A few days ago, in an effort to educate an idealistic young professional about how dark and evil acts can be perpetrated in the real world, even in her profession, I wrote her a long message telling of certain events that had happened in my own life. This was a difficult process that ripped open old wounds from 20 years before, and I cried a lot and have been in very real pain, since I wrote that message. Was it worth it? I don’t know. I suppose it depends on whether this young woman “listened” to what I had to say and whether she took found any of it useful in her own life.
This evening, I watched the second of two episodes of a television drama series, which dealt with similar issues and the terrible damage they can do. As I watched, I wept to the end but I watched. Why would I watch this, especially after ripping open my own wounds? I’ve often thought about this question. Why would I participate rather than just end the conversation? Why would I watch instead of changing channels?
These experiences and how I’ve handled them are just part of why I am totally against so-called Trigger-Warnings. My opposition is not, as some may think, simply an academic philosophy related to how I approach my own life and my art. No matter who you may be, you cannot run from the terrible things that may have been done to you in the past nor hide from the fears of your present. At some point, they will leap out of the shadows where they hide. You cannot escape them.
Instead, admit they are there. Stand your ground and face them down. It’s better and safer and will probably save some money on analysis, counselling and drugs. That’s what I do. Whether it’s painful or not, it works.
Trigger-Warnings are a bandage on a gaping wound. No matter what happens, triggers will pop up out of the darkness and you will be in agony. But it will pass, and the next time will not be quite as bad. Believe me.
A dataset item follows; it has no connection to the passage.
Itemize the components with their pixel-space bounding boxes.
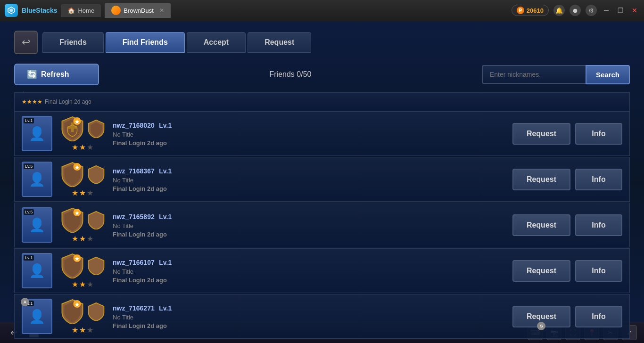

I’ve been through some very dark experiences and have “survived” them, but not without lifelong damage done to me and a terrible ache in my heart. I regularly encounter “triggers” in my personal life and in my work as an artist, and they hurt me terribly. Still, I believe this is less damaging than retreating ever-further into some dark cocoon, led by warnings others have decided you need, until your life withers away.
Many people who know me will know that I don’t speak publicly about these things. Other trusted friends will know that I do talk to them in private if times get too tough and we share stories, hugs, and tears. Seeing in my writing and collages a darkness they don’t see in me, others will realize that I bleed off some of my agony into my art. The pain must be addressed and expressed, not kept in some secret place to fester and grow.
This is not an artist’s opinion; it’s a human being’s real-life experience. In a world where one cannot always be protected from danger or even the perception of danger, Trigger-Warnings are as dangerous as any other act of oppression.